The District will have to grapple with a new marijuana rider. ( Bill Clark/CQ Roll Call File Photo)

Congress would block the District of Columbia from legalizing marijuana for recreational use, but preserve its decriminalization law, under the spending package released Tuesday night.  

In the D.C. appropriations section, which allocates $680 million of federal funds to the District, is an amendment barring federal and local funds from being used “to enact any law, rule, or regulation to legalize or reduce penalties associated with the possession, use or distribution” of marijuana. The language would ban the city from enacting Referendum 71, a ballot initiative overwhelmingly approved by voters in November. The pot rider is similar to an amendment offered by Rep. Andy Harris, D-Md., which was being discussed in appropriations negotiations. That would have reversed a D.C. law making possession of less than an ounce of pot a civil offense and undone D.C.’s medical marijuana program, according to GOP sources. Under the introduced language, decriminalization and the medical program would be left alone.  
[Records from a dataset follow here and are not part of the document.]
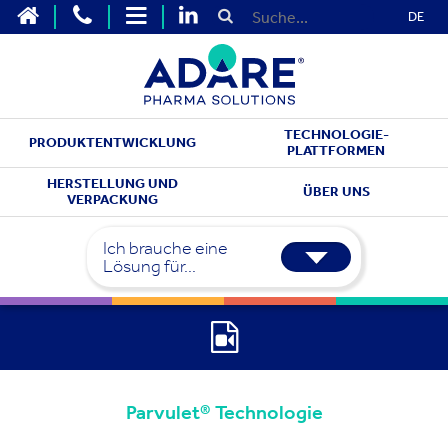
DE
TECHNOLOGIE-
PRODUKTENTWICKLUNG
PLATTFORMEN
HERSTELLUNG UND
ÜBER UNS
VERPACKUNG
Ich brauche eine
Lösung für...
Parvulet® Technologie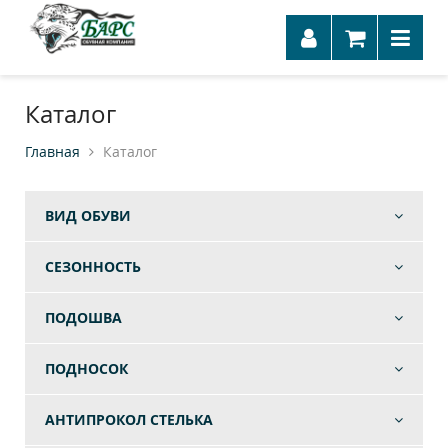
Каталог
Главная
Каталог
ВИД ОБУВИ
СЕЗОННОСТЬ
ПОДОШВА
ПОДНОСОК
АНТИПРОКОЛ СТЕЛЬКА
Activists supporting marijuana legalization and D.C. autonomy will likely be outraged at the amendment, but its fate may be sealed. On Tuesday, Senate Majority Leader Harry Reid, D-Nev., said of the rider, “If they put it in there, it’s going to be hard to take it out over here, but I oppose it.”  

Marijuana-rights advocates may be pleased to see a provision in the spending agreement that prevents the Justice Department from interfering with state laws on medical pot. The measure to slash funds for Drug Enforcement Agency raids in D.C. and 32 states with medical marijuana programs was approved by the House in an unusual bipartisan vote this spring. In positive news for advocates of Home Rule, the package to fund the government through September 2015 does not include a pro-gun amendment from Rep. Thomas Massie, R-Ky., that would have dismantled D.C.’s gun control laws. Local officials have still had to grapple with changes to handgun laws since a federal judge declared the city’s ban on carrying handguns unconstitutional this summer.  

In addition to the marijuana rider, the D.C. appropriations package also contains a number of other riders that prohibit funds for certain social policies in the District. The bill bars federal funds from being used for the salaries or expenses of a shadow senator or representative (elected officials who effectively serve as unpaid lobbyists for statehood) and for safe needle distribution. Federal and local funds can also not be used for an “abortion except in the cases of rape or incest or if necessary to save the life of the mother.”